## YOUR INSTRUCTIONS
Exactly the lines from the one containing "del 53.6% y para el grupo tres se" through the end of the data, and nothing more, should be retyped; pictures stay out.

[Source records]
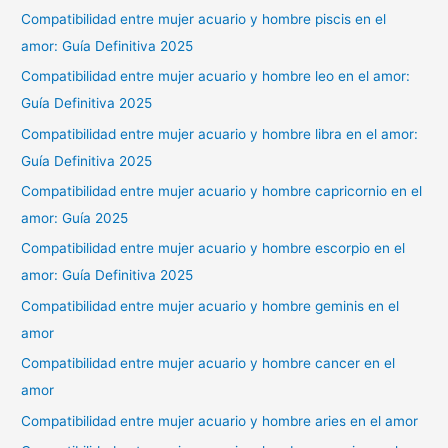
Compatibilidad entre mujer acuario y hombre piscis en el
amor: Guía Definitiva 2025
Compatibilidad entre mujer acuario y hombre leo en el amor:
Guía Definitiva 2025
Compatibilidad entre mujer acuario y hombre libra en el amor:
Guía Definitiva 2025
Compatibilidad entre mujer acuario y hombre capricornio en el
amor: Guía 2025
Compatibilidad entre mujer acuario y hombre escorpio en el
amor: Guía Definitiva 2025
Compatibilidad entre mujer acuario y hombre geminis en el
amor
Compatibilidad entre mujer acuario y hombre cancer en el
amor
Compatibilidad entre mujer acuario y hombre aries en el amor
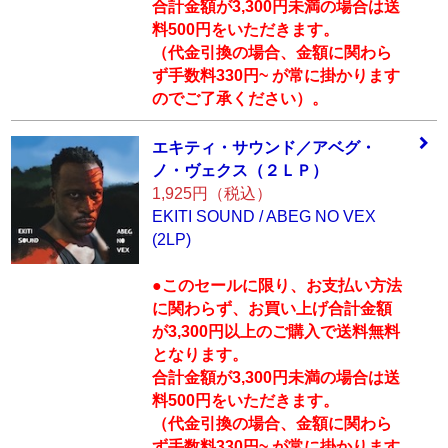
合計金額が3,300円未満の場合は送
料500円をいただきます。
（代金引換の場合、金額に関わら
ず手数料330円~ が常に掛かります
のでご了承ください）。
エキティ・サウン
ド／アベグ・
ノ・
ヴェクス（２ＬＰ
）
1,925円（税込）
EKITI SOUND / ABEG NO VEX
(2LP)
●このセールに限り、お支払い方法
に関わらず、お買い上げ合計金額
が3,300円以上のご購入で送料無料
となります。
合計金額が3,300円未満の場合は送
料500円をいただきます。
（代金引換の場合、金額に関わら
ず手数料330円~ が常に掛かります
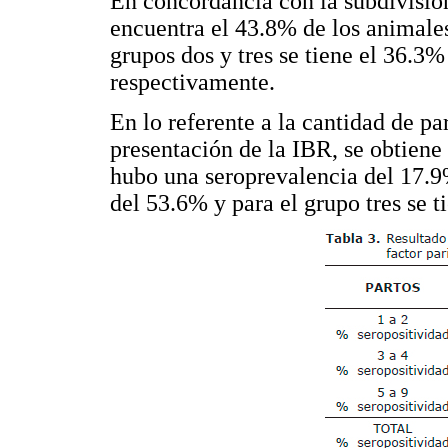
En concordancia con la subdivisión
encuentra el 43.8% de los animales
grupos dos y tres se tiene el 36.
respectivamente.
En lo referente a la cantidad de pa
presentación de la IBR, se obtiene
hubo una seroprevalencia del 17.9%
del 53.6% y para el grupo tres se 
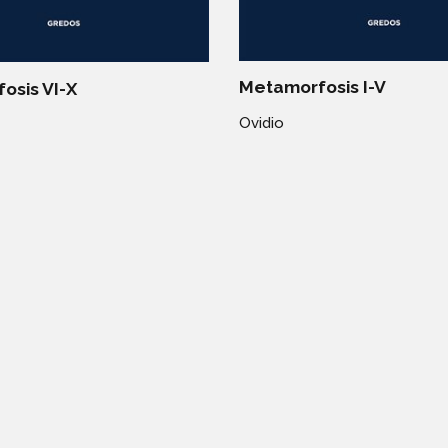
Metamorfosis I-V
osis VI-X
Ovidio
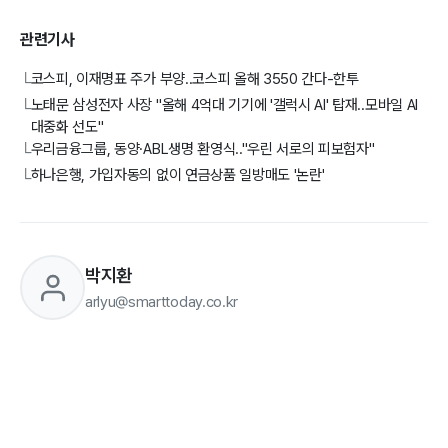
관련기사
코스피, 이재명표 주가 부양..코스피 올해 3550 간다-한투
└
노태문 삼성전자 사장 "올해 4억대 기기에 '갤럭시 AI' 탑재..모바일 AI
└
대중화 선도"
우리금융그룹, 동양·ABL생명 환영식.."우린 서로의 피보험자"
└
하나은행, 가입자동의 없이 연금상품 일방매도 '논란'
└
박지환
arlyu@smarttoday.co.kr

## EXPECTED OUTPUT
del 53.6% y para el grupo tres se 
Metamorfosis I-V
osis VI-X
Ovidio
관련기사
코스피, 이재명표 주가 부양..코스피 올해 3550 간다-한투
└
노태문 삼성전자 사장 "올해 4억대 기기에 '갤럭시 AI' 탑재..모바일 AI
└
대중화 선도"
우리금융그룹, 동양·ABL생명 환영식.."우린 서로의 피보험자"
└
하나은행, 가입자동의 없이 연금상품 일방매도 '논란'
└
박지환
arlyu@smarttoday.co.kr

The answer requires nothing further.